As exemplified in Figure 1 or 6, said plurality of sections 9 of the first pipe 2 comprises a plurality of straight sections 7. At least two of said straight sections 7 are joined by the curvilinear section 201 cited above. The curvilinear section 201 is advantageously "U-shaped".

Opportunely, the two straight sections joined by said curvilinear section 201 are entirely contained in the foam 4.

Preferably, the first pipe 2 comprises a plurality of parallel sections 7, entirely immersed in the foam 4 and connected in pairs by corresponding "U-shaped" connectors 70 entirely immersed in the foam 4.
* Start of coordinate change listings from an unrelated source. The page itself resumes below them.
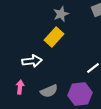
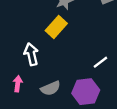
white arrow: (32, 61) -> (31, 54), turned -96

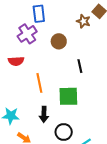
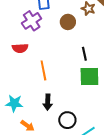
brown circle: (59, 41) -> (68, 22), moved
green square: (68, 96) -> (89, 76), moved

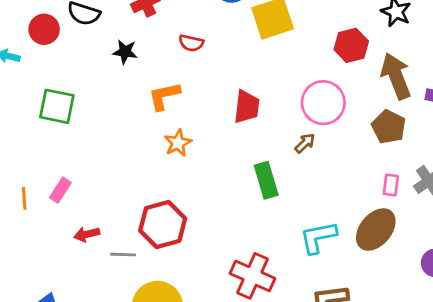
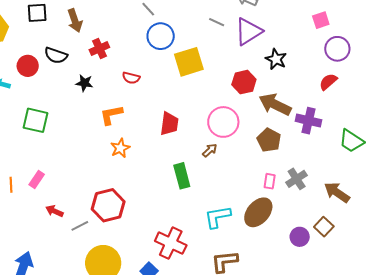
brown arrow: (396, 76) -> (275, 104), turned -44
red arrow: (87, 234) -> (54, 211), turned 36
gray line: (123, 255) -> (80, 226), turned -30

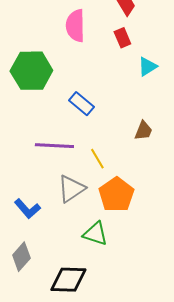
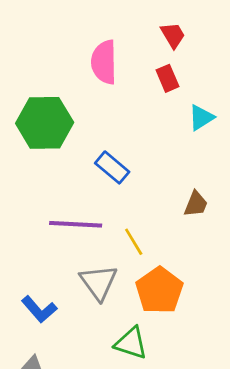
gray triangle: (71, 189) -> (99, 282), turned -32

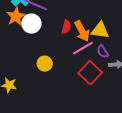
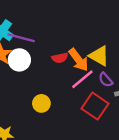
red semicircle: (66, 27) -> (60, 58), turned 72
yellow triangle: (100, 30) -> (99, 56), turned 30

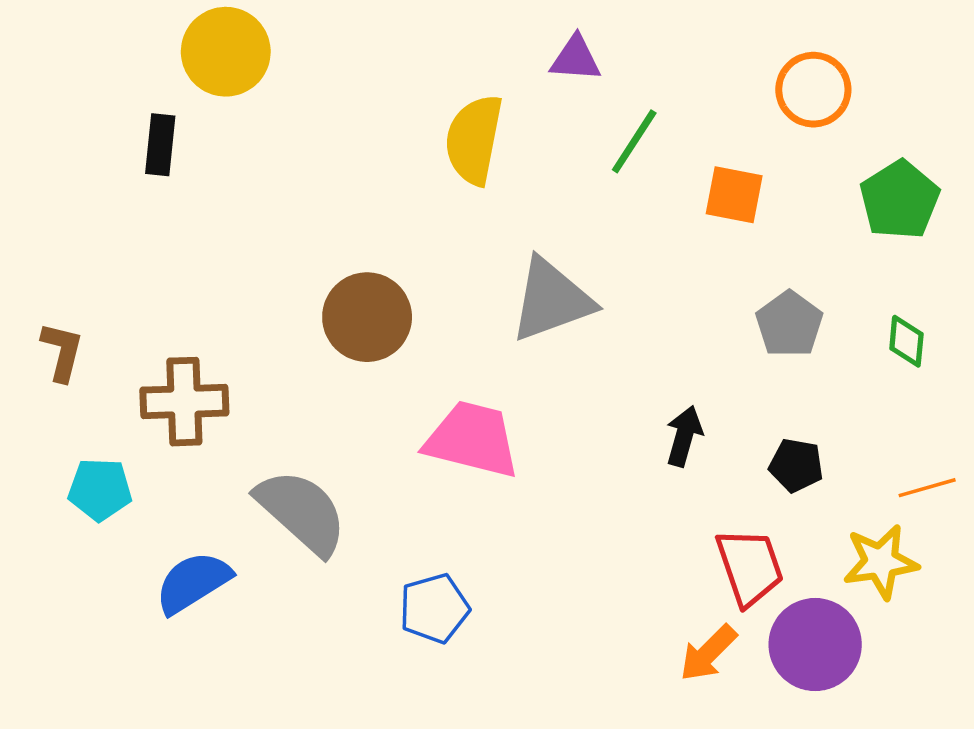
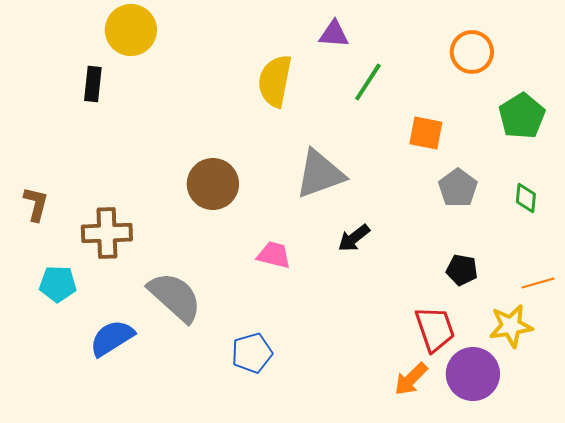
orange square: (734, 195) -> (426, 133), moved
black arrow: (684, 436) -> (354, 238), moved, turned -144
pink trapezoid: (472, 439) -> (274, 255), size x0.6

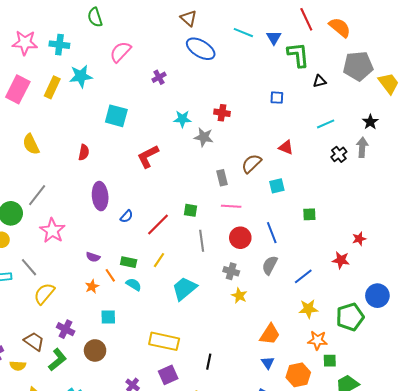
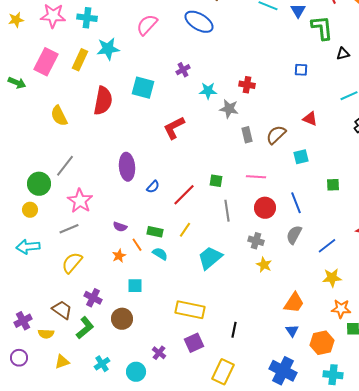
blue ellipse: (201, 49) -> (199, 22), moved
purple cross: (159, 77) -> (183, 70), moved
red semicircle: (84, 152) -> (103, 101), moved, size x1.8
gray rectangle: (222, 178) -> (247, 135), moved
gray line: (29, 267) -> (69, 229), moved, turned -72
As exemplified in Figures 2, 3, 7, 8 at least one part of said curvilinear section 201 is serpentine-shaped (in particular spiral shaped) and identifies a plurality of consecutive spirals 200. Said spirals 200 extend with helical progression and wind around a common line. In the case of Figure 2, 3, 7, 8, said plurality of sections 9 is defined by various consecutive sections of the curvilinear section 201 (the interface between the various sections in this case could be entirely fictitious).

The serpentine (both if it extends parallel to a plane as in Figure 1 or 6 or if it extends in a spiral way) allows the travel of the first fluid inside the foam

4 to increase and therefore improves the thermal exchange permitted to the exchanger 1 .

Inside the foam 4 the first pipe 2 is a single block without connection junctions of consecutive sections of it. In the preferred embodiment, the first pipe 2 comprises an inlet section 202 and an outlet section 203 outside said foam 4. Between said inlet section 202 and said outlet section 203, the first pipe 2 is a single block without connection junctions of consecutive sections of it.

Preferably, the exchanger 1 comprises a second pipe 3. At least one section of the first and second pipe 2, 3 is surrounded by the foam 4. The first pipe 2 defines a first channel 20 of passage for the first fluid. The second pipe 3 defines a second channel 30 for the passage of a second fluid. Opportunely, the second fluid is hotter than the first fluid. The first and second channel 20, 30 run alongside each other. In the solution of Figure 5, the first and second channel 20, 30 are alongside each other, in the sense that they mutually engage. In the solution of Figure 4, the first and second channel 20, 30 are alongside each other, in the sense that the second pipe extends inside the first pipe 2. The first channel 20 is therefore in the interspace between the second pipe 3 and the foam 4. The second channel 30 extends inside the second pipe 3. There is therefore a pipe in pipe solution. Opportunely, the first and the second pipe 2, 3 are coaxial. The first and second fluid may be in co-current or counter-current.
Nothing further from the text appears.